E tuttavia il divertimento c'è, o meglio qualcuno si diverte e si è divertito: in primis lo stesso Timi e il regista Sebastiano Mauri, che hanno chiamato in causa perfino le dark lady di certi noir anni '40 e che, contrariamente a quanto hanno fatto con Mrs. Fairytale - che cambia solo il colore dell'abito - hanno giocato molto con la sua compagna di sventure (la Mascino), che ora è goffa e ora è super sexy, che talvolta ha i capelli raccolti come Kim Novak ne La donna che visse due volte e gli occhiali di Marilyn Monroe in Come sposare un milionario e talvolta riesce a rammentare Veronica Lake e la sua setosa chioma bionda.

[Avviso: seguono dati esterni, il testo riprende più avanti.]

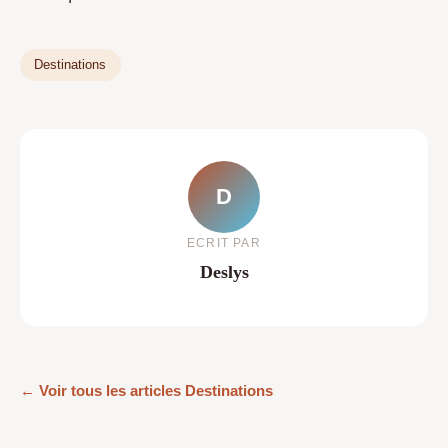
Destinations
D
ECRIT PAR
Deslys
← Voir tous les articles Destinations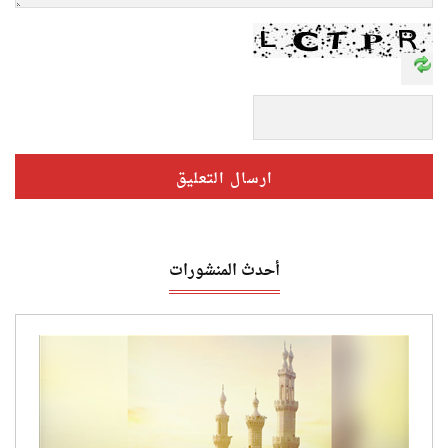
أحدث المنشورات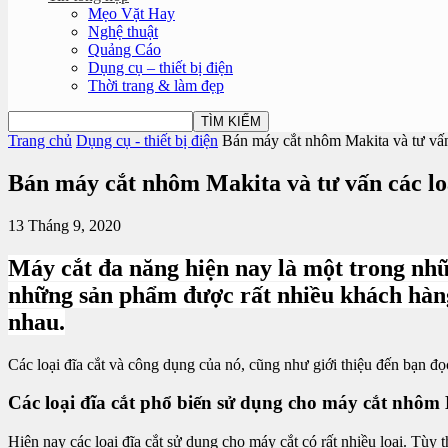
Mẹo Vặt Hay
Nghệ thuật
Quảng Cáo
Dụng cụ – thiết bị điện
Thời trang & làm đẹp
Trang chủ
Dụng cụ - thiết bị điện
Bán máy cắt nhôm Makita và tư vấn 
Bán máy cắt nhôm Makita và tư vấn các loạ
13 Tháng 9, 2020
Máy cắt đa năng hiện nay là một trong nhữn
những sản phẩm được rất nhiều khách hàng 
nhau.
Các loại đĩa cắt và công dụng của nó, cũng như giới thiệu đến bạn đ
Các loại đĩa cắt phổ biến sử dụng cho máy cắt nhôm
Hiện nay các loại đĩa cắt sử dụng cho máy cắt có rất nhiều loại. Tùy 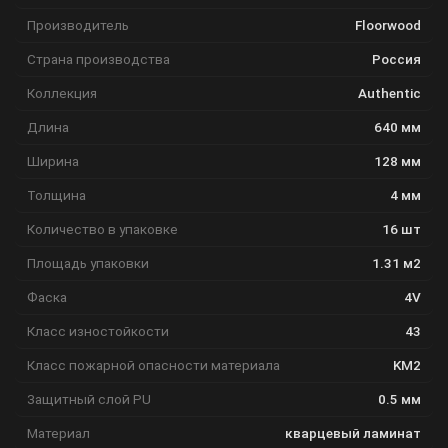
Производитель
Floorwood
Страна производства
Россия
Коллекция
Authentic
Длина
640 мм
Ширина
128 мм
Толщина
4 мм
Количество в упаковке
16 шт
Площадь упаковки
1.31 м2
Фаска
4V
Класс изностойкости
43
Класс пожарной опасности материала
KM2
Защитный слой PU
0.5 мм
Материал
кварцевый ламинат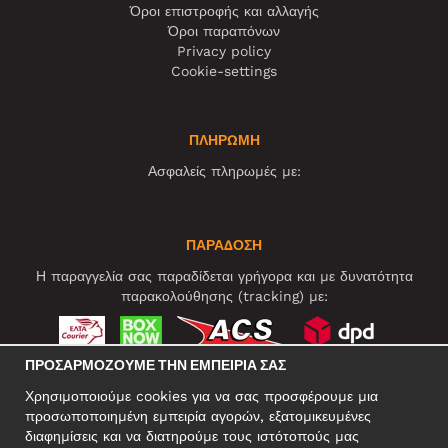
Όροι επιστροφής και αλλαγής
Όροι παραπόνων
Privacy policy
Cookie-settings
ΠΛΗΡΩΜΗ
Ασφαλείς πληρωμές με:
ΠΑΡΑΔΟΣΗ
Η παραγγελία σας παραδίδεται γρήγορα και με δυνατότητα
παρακολούθησης (tracking) με:
ΠΡΟΣΑΡΜΌΖΟΥΜΕ ΤΗΝ ΕΜΠΕΙΡΊΑ ΣΑΣ
ΚΟΙΝΩΝΙΚΆ ΔΊΚΤΥΑ
Χρησιμοποιούμε cookies για να σας προσφέρουμε μια
προσωποποιημένη εμπειρία αγορών, εξατομικευμένες
διαφημίσεις και να διατηρούμε τους ιστότοπούς μας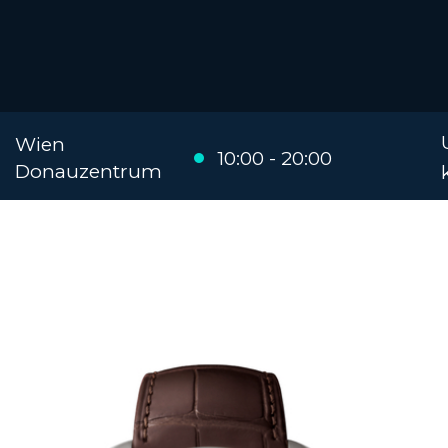
Wien
10:00 - 20:00
Donauzentrum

I due sceneggiatori, poi, sembrano provare grande soddisfazione a giocare con il linguaggio cinematografico ed è interessante come, pur non tradendo la natura teatrale originaria del racconto, evitino la trappola del teatro filmato. La casa è sempre la stessa e raramente i personaggi in scena sono più di tre, e i dialoghi hanno sempre maggior peso delle azioni, ma un montaggio rapido assicura una rinfrescante impressione di movimento, insieme ai giochi di luce, a una musica enfatica e al volteggiare di Timi fra una camera e l’altra. L'attore umbro è sempre leggiadro e leggero come una piuma, e accarezza gli spazi, e non è mai sopra le righe. La sua recitazione, anzi, è quasi e volutamente sottotono, complice una voce dolce e atteggiamenti schivi. Filippo è donna, non si discute, non è come Josephine e Daphne di A qualcuno piace caldo. Di quel capolavoro di Billy Wilder ricorda piuttosto Zucchero Kandinsky, almeno fino a quando non decide di pianificare e portare a termine una sacrosanta vendetta.
Anche Lucia Mascino è straordinaria, non c'è dubbio. Ciò che non è straordinario, in questo film gioiosamente folle e strampalato, è il cambio di tono, che coincide con un mutamento improvviso nella relazione fra Fairytale ed Emerald, anche se uno spettatore attento riconoscerà in questa lieve confusione l'irrazionalità e l'illogicità dell'umano fantasticare. E se, guardando Mulholland Drive, nessuno si è stupito a vedere una coppia di vecchietti che si intrufolava, rimpicciolita, sotto una porta, non chiediamoci perché qui gli interlocutori della protagonista di colpo scompaiano per poi riapparire.
Favola va buttato giù tutto d'un fiato, come le medicine sciroppose e colorate di Mary Poppins, e accettato nei suoi azzardi e nelle sue irregolarità, che troveranno alla fine la giusta spiegazione e giustificazione. Una giustificazione che difende il diritto a essere se stessi e che, come già detto, non beneficia della scarsissima durata delle ultime battute, da cui ci saremmo aspettati un pizzico di dramma in più.